Your task
Please print the listing that follows word for word, but skip any pictures it holds.

==== Recorded data

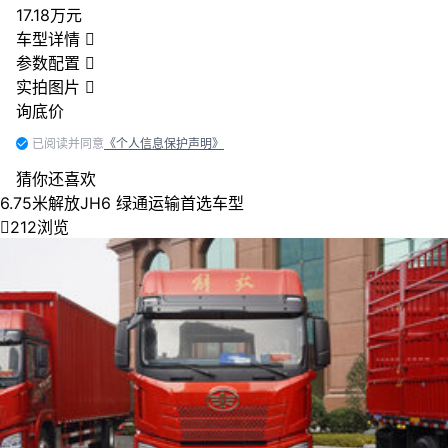
17.18万元
车型详情

参数配置

实拍图片

询底价
已阅读并同意
《个人信息保护声明》
猜你还喜欢
6.75米解放JH6 绿通运输首选车型

212浏览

========

Solution to the problem
17.18万元
车型详情

参数配置

实拍图片

询底价
已阅读并同意
《个人信息保护声明》
猜你还喜欢
6.75米解放JH6 绿通运输首选车型

212浏览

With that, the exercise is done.